Could the lines from the one with "Collares de Plata (875, 1078)" through the end of the listing be restated exactly, with nothing else included?

============================================================

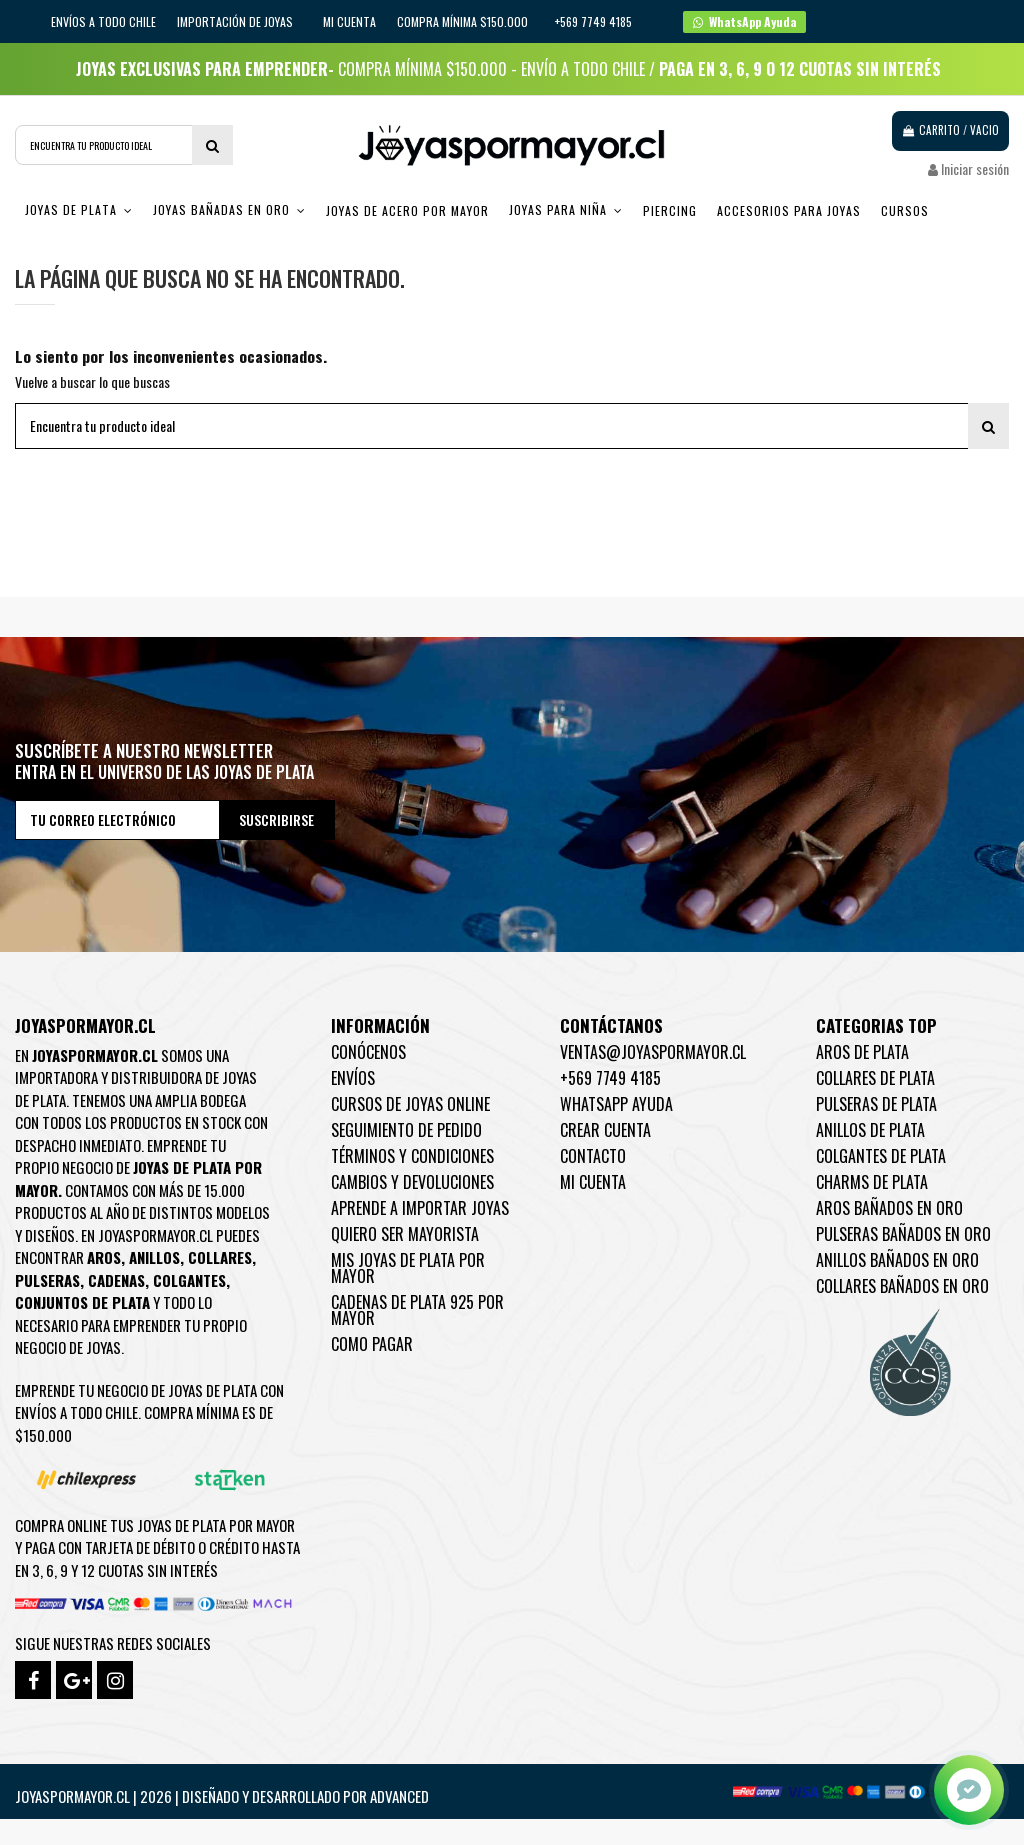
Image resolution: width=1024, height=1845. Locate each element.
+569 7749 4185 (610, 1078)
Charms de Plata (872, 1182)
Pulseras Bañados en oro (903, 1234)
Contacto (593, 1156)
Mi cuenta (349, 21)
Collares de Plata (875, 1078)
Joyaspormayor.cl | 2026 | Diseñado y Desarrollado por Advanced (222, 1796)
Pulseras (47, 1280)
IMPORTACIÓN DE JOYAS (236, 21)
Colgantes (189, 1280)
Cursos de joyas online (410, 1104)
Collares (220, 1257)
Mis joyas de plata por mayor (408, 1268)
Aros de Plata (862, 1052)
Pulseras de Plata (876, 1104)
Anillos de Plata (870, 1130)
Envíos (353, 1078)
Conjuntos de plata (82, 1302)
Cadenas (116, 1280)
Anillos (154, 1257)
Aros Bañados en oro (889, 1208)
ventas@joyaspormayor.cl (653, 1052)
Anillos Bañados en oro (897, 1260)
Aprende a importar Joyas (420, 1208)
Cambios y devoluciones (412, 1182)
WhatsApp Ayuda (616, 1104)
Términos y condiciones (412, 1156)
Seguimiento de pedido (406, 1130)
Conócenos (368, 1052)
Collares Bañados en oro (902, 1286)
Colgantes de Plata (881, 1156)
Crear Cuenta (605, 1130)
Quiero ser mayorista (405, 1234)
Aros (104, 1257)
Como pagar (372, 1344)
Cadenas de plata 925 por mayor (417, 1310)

============================================================

→ **SOLUTION**
Collares de Plata (875, 1078)
Joyaspormayor.cl | 2026 | Diseñado y Desarrollado por Advanced (222, 1796)
Pulseras (47, 1280)
IMPORTACIÓN DE JOYAS (236, 21)
Colgantes (189, 1280)
Cursos de joyas online (410, 1104)
Collares (220, 1257)
Mis joyas de plata por mayor (408, 1268)
Aros de Plata (862, 1052)
Pulseras de Plata (876, 1104)
Anillos de Plata (870, 1130)
Envíos (353, 1078)
Conjuntos de plata (82, 1302)
Cadenas (116, 1280)
Anillos (154, 1257)
Aros Bañados en oro (889, 1208)
ventas@joyaspormayor.cl (653, 1052)
Anillos Bañados en oro (897, 1260)
Aprende a importar Joyas (420, 1208)
Cambios y devoluciones (412, 1182)
WhatsApp Ayuda (616, 1104)
Términos y condiciones (412, 1156)
Seguimiento de pedido (406, 1130)
Conócenos (368, 1052)
Collares Bañados en oro (902, 1286)
Colgantes de Plata (881, 1156)
Crear Cuenta (605, 1130)
Quiero ser mayorista (405, 1234)
Aros (104, 1257)
Como pagar (372, 1344)
Cadenas de plata 925 por mayor (417, 1310)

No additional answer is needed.